The trial court dismissed all 12 counts. With respect to the “Being An Illegal Monopoly”
count, the trial court ruled that the claim was barred by collateral estoppel, stating: “On April 15,
2019, this Court issued an order granting [defendant]’s motion for summary disposition and
entered a final order dismissing the case. Since this issue has already been adjudicated by a final
order of this Court, successive complaints are barred under the principle of collateral estoppel.”

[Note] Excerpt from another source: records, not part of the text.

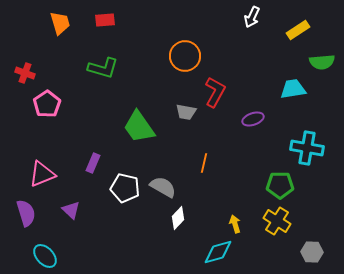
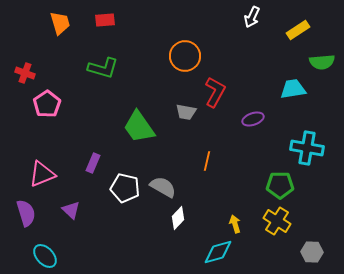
orange line: moved 3 px right, 2 px up
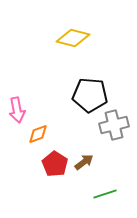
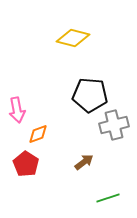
red pentagon: moved 29 px left
green line: moved 3 px right, 4 px down
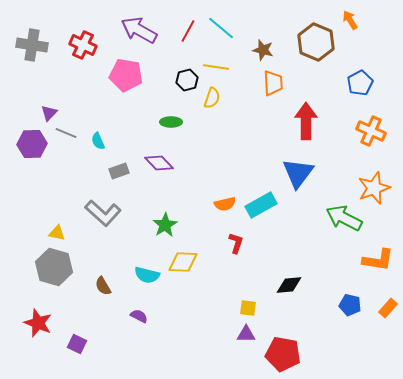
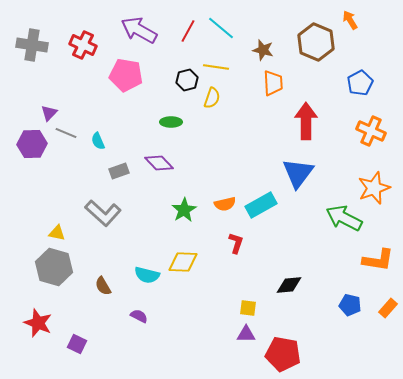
green star at (165, 225): moved 19 px right, 15 px up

With respect to the other 11 counts, the trial court ruled as follows:
The other 11 counts concern matters from other cases such as improper service,
lack of jurisdiction, void judgment, and misrepresentation of facts and many other
allegations of a similar nature. Despite [plaintiff]’s voluminous pleading, it is
entirely devoid of authority which would allow this court to address any of these
issues. It is apparent to the Court that these issues would be appropriately addressed
in the respective cases to which they relate.
Summary disposition pursuant to MCR 2.116(C)(7) is appropriate if “[e]ntry of judgment,
dismissal of the action, or other relief is appropriate because of release, payment, prior judgment,
immunity granted by law, statute of limitations, statute of frauds, an agreement to arbitrate or to
litigate in a different forum, infancy or other disability of the moving party, or assignment or other
disposition of the claim before commencement of the action.” “A party may support a motion
under MCR 2.116(C)(7) by affidavits, depositions, admissions, or other documentary evidence.”
Maiden v Rozwood, 461 Mich 109, 119; 597 NW2d 817 (1999). “The contents of the complaint
are accepted as true unless contradicted by documentation submitted by the movant.” Id.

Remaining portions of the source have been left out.